Mid-West relies heavily on Boucher, 21 Kan.App.2d 977, 911 P.2d 198, for the proposition that Overstreet is not entitled to PPD. In Boucher, the Court of Appeals affirmed the ALJ's denial of PPD compensation. 21 Kan.App.2d at 983, 911 P.2d 198. However, Boucher did not miss any work and was not disabled from earning full wages as a result of his injury. 21 Kan.App.2d at 979, 911 P.2d 198. Those circumstances make Boucher materially distinguishable from the case now before us-Overstreet testified he was unable to work as a result of his ankle injury.
We conclude the Board did not err in its interpretation of K.S.A. 44-501(c). As was stated in Tovar, 15 Kan.App.2d at 784, 817 P.2d 212, a claimant's testimony may support a finding of disability; it is not required that there be medical evidence to support such a finding by the trier of fact.
Mid-West further contends that under K.S.A. 44-501(c), Overstreet must have an actual wage loss for at least 1 week before there can be an entitlement to disability benefits. Mid-West argues that because there was no evidence presented that Overstreet sustained any wage loss from October 19, 1995, through November 5, 1995, as a matter of law he is not entitled to PPD. This contention is without legal merit. K.S.A. 44-501(c) does not state there must be an actual wage loss; rather, the statute quantifies the nature and extent of a claimant's injury-that is, did the injury temporarily preclude the claimant from earning his or her regular wages. Whether an employer continues to pay actual wages while a claimant is temporarily and totally disabled is not controlling to determine whether the 1-week statutory threshold has been met.

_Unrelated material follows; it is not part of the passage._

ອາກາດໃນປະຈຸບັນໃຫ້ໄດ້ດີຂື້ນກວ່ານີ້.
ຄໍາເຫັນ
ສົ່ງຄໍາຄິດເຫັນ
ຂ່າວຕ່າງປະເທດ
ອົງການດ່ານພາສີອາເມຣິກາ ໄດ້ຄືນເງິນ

This brings us to the issue of whether there is substantial competent evidence to support the Board's findings. Overstreet testified that he was unable to work from October 19, 1995 to November 5, 1995, because he could not walk on his ankle. His testimony was the only evidence produced at the hearing, and thus, it was uncontroverted. If evidence is presented that is uncontradicted and not improbable, unreasonable, or shown to be untrustworthy, the finder of fact cannot disregard this evidence, and it should be regarded as conclusive. See Foulk v. Colonial Terrace, 20 Kan.App.2d 277, 285, 887 P.2d 140 (1994), rev. denied 257 Kan. 1091 (1995).

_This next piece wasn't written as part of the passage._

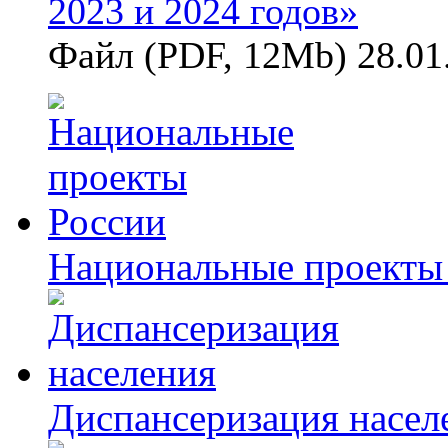
2023 и 2024 годов»
Файл (PDF, 12Mb) 28.01
Национальные проекты
Диспансеризация насел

Significantly, the Board also found:
“[T]he medical treatment records entered into evidence by stipulation indicated claimant had received a severe left ankle injury. At the time claimant was last seen by Dr. Stuck on October 5, 1995, claimant remained in a brace, had limits on his lifting activities, had further treatment recommended in the form of physical therapy, and was instructed to obtain further medical treatment if his left ankle injury had not resolved in six weeks. The Appeals Board also concludes that the severity of claimant's ankle injury is further substantiated by the parties stipulating that as a result of claimant's injury he sustained a 17 percent permanent functional impairment.”

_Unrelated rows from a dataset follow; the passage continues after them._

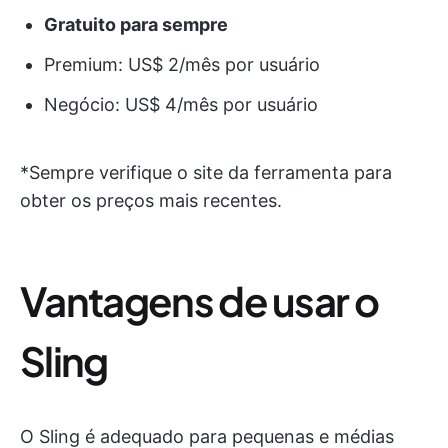
Gratuito para sempre
Premium: US$ 2/mês por usuário
Negócio: US$ 4/mês por usuário
*Sempre verifique o site da ferramenta para
obter os preços mais recentes.
Vantagens de usar o
Sling
O Sling é adequado para pequenas e médias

We conclude the Board's findings are based upon substantial competent evidence and are sufficient to support the favorable award to claimant.
For all of the foregoing reasons, and after a thorough review of the record and each of the claims raised by Mid-West, we determine that neither reversal nor modification of the Board's order is required under the law and the evidence.